Exercise material START

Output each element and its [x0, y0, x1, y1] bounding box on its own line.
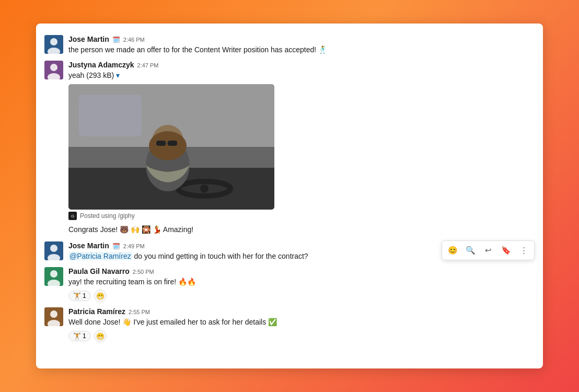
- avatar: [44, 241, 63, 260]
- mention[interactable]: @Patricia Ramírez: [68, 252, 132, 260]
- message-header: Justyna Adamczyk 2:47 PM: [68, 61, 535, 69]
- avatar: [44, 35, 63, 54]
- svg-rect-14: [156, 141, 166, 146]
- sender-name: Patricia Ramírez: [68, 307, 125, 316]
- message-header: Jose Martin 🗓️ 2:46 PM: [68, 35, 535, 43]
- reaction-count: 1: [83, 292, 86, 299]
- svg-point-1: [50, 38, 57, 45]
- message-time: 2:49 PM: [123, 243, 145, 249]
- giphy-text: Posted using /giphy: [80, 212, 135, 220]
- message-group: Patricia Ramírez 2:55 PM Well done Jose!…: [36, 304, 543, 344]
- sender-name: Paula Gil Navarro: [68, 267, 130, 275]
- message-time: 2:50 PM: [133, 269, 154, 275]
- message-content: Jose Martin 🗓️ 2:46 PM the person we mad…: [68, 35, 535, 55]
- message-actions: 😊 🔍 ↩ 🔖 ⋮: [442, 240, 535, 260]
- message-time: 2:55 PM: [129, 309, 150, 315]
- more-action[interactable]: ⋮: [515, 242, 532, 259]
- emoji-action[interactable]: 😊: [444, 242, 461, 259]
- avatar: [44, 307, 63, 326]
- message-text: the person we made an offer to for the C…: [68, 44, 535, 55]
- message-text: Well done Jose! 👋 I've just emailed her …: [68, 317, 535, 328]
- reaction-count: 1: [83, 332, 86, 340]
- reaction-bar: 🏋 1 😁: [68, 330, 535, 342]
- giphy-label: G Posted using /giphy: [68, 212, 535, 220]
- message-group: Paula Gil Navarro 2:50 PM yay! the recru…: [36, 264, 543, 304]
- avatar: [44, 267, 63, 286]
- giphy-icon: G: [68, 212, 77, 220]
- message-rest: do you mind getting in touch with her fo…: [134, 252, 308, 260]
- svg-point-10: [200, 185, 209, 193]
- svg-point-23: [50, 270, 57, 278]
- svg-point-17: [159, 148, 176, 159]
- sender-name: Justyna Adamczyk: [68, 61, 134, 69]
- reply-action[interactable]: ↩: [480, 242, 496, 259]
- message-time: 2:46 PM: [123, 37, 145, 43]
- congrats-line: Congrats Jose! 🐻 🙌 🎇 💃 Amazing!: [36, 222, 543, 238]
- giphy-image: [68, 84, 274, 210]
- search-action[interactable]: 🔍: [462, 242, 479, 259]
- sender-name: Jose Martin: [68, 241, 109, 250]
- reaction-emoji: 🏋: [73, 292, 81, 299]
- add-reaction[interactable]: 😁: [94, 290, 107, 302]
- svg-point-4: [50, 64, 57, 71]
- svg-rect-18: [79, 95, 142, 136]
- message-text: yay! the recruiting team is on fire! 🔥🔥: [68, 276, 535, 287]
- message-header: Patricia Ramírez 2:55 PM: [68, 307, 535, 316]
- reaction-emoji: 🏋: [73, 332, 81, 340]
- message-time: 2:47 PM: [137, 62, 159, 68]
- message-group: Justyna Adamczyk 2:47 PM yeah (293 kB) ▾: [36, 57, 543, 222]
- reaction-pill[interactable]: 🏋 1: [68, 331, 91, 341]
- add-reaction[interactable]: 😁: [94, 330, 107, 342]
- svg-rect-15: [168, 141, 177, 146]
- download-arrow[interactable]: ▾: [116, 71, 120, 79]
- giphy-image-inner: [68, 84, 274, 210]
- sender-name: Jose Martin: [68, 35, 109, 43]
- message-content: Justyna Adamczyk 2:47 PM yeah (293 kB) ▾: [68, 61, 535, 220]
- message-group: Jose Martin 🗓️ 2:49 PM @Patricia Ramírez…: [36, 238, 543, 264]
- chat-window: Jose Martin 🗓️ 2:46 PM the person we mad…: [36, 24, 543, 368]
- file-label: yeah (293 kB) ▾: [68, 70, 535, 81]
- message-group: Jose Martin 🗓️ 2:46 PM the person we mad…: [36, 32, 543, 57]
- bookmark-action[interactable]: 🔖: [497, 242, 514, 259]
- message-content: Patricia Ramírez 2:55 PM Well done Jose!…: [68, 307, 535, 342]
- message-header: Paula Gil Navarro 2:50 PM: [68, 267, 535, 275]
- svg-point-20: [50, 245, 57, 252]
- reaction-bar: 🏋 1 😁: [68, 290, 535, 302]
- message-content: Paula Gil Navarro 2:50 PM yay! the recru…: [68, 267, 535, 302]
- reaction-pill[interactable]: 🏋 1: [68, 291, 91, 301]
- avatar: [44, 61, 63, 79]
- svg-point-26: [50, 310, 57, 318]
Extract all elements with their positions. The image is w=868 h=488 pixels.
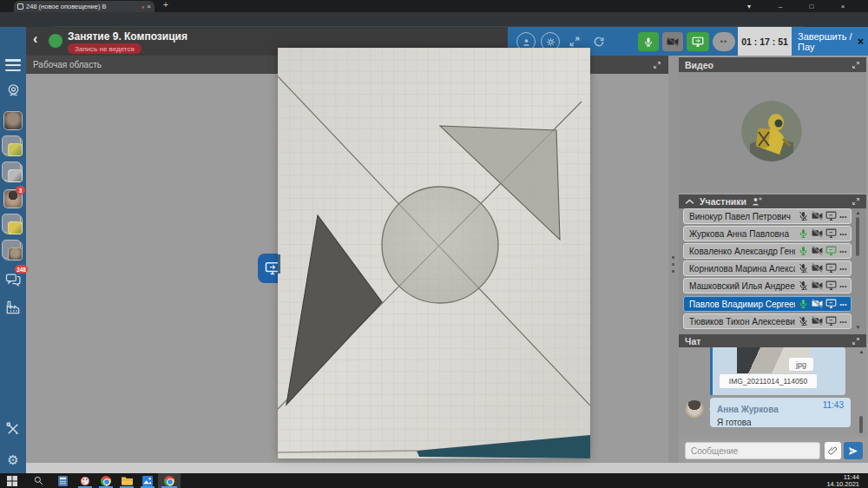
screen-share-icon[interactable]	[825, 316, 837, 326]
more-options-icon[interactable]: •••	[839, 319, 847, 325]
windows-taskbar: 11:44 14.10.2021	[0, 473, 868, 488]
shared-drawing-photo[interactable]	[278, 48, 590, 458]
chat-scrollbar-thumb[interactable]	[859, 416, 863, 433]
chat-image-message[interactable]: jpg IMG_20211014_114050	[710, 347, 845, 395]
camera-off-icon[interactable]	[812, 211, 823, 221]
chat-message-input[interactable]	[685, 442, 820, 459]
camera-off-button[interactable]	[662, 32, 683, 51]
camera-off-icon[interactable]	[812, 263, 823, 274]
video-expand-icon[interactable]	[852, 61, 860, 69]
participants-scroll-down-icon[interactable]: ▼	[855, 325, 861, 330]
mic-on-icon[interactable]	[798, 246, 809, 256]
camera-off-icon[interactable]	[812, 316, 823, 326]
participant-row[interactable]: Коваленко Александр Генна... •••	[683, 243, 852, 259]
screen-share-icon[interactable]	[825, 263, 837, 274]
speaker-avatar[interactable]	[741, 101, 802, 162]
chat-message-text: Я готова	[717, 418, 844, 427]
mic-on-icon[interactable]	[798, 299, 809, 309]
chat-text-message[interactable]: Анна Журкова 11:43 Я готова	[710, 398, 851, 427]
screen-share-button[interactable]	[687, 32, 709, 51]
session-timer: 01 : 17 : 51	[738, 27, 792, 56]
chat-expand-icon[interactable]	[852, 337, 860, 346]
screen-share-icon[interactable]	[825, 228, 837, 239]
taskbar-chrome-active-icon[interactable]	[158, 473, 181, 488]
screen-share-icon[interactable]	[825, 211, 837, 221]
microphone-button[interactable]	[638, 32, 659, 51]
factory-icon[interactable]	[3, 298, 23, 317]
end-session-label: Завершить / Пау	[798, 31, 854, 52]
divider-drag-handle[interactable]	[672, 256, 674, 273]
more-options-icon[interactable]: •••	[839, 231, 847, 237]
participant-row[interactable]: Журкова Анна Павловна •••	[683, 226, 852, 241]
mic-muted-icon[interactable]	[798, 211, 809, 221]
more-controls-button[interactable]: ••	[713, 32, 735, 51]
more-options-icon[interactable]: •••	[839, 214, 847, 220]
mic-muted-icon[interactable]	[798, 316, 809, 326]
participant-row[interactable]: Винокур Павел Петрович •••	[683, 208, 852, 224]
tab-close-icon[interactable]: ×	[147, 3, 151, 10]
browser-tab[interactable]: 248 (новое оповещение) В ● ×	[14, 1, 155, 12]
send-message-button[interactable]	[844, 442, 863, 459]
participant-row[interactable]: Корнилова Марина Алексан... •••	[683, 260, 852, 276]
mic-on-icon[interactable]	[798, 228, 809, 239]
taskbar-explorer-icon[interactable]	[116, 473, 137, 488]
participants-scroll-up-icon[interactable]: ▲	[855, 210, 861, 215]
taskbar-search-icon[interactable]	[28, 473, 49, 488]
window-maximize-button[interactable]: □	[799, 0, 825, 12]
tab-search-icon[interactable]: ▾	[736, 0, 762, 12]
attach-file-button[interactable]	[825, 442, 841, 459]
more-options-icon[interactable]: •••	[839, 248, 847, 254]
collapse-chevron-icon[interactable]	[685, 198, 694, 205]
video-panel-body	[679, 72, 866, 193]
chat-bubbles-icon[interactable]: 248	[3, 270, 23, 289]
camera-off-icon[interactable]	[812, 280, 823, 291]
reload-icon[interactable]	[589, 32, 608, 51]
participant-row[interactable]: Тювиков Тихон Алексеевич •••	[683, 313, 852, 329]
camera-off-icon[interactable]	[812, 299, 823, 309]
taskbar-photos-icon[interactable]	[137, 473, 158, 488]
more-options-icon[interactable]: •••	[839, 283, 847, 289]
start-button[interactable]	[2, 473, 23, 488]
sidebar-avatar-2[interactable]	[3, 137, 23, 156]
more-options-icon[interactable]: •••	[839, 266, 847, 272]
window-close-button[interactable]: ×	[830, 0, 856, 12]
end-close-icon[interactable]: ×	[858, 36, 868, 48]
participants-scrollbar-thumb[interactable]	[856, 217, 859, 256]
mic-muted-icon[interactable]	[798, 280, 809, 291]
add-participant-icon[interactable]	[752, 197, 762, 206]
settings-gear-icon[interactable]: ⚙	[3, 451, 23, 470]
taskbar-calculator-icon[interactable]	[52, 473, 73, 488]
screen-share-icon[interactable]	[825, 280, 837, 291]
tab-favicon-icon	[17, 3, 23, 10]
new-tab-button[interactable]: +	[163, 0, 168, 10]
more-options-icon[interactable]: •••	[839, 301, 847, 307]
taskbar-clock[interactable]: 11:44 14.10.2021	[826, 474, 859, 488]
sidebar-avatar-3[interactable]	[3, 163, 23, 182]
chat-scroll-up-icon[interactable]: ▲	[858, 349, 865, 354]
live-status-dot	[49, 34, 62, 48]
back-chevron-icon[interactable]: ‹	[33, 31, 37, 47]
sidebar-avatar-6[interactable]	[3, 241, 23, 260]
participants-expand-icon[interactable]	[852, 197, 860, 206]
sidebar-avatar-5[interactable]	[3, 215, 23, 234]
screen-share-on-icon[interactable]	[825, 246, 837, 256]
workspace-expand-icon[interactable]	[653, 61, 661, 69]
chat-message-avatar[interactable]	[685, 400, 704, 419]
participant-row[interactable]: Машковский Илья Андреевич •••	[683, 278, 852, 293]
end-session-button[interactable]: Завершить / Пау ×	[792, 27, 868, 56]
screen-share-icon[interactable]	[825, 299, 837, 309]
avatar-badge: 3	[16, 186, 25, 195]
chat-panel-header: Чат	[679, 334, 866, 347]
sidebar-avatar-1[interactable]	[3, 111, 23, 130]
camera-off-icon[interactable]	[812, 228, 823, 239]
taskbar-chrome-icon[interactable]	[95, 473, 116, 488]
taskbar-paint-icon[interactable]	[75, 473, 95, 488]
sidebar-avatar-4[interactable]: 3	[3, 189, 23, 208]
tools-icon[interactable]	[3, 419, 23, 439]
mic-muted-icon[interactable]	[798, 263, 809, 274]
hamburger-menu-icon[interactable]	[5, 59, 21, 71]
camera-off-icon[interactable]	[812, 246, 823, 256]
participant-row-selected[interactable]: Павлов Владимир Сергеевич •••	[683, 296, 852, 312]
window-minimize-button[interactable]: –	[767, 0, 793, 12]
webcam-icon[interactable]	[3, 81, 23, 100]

Exercise material END

What is needed: From the data above, pick out each line containing "button" and copy it.

Output below:
camera-off-button[interactable]	[662, 32, 683, 51]
screen-share-button[interactable]	[687, 32, 709, 51]
microphone-button[interactable]	[638, 32, 659, 51]
more-controls-button[interactable]: ••	[713, 32, 735, 51]
send-message-button[interactable]	[844, 442, 863, 459]
window-maximize-button[interactable]: □	[799, 0, 825, 12]
attach-file-button[interactable]	[825, 442, 841, 459]
start-button[interactable]	[2, 473, 23, 488]
window-close-button[interactable]: ×	[830, 0, 856, 12]
new-tab-button[interactable]: +	[163, 0, 168, 10]
end-session-button[interactable]: Завершить / Пау ×	[792, 27, 868, 56]
window-minimize-button[interactable]: –	[767, 0, 793, 12]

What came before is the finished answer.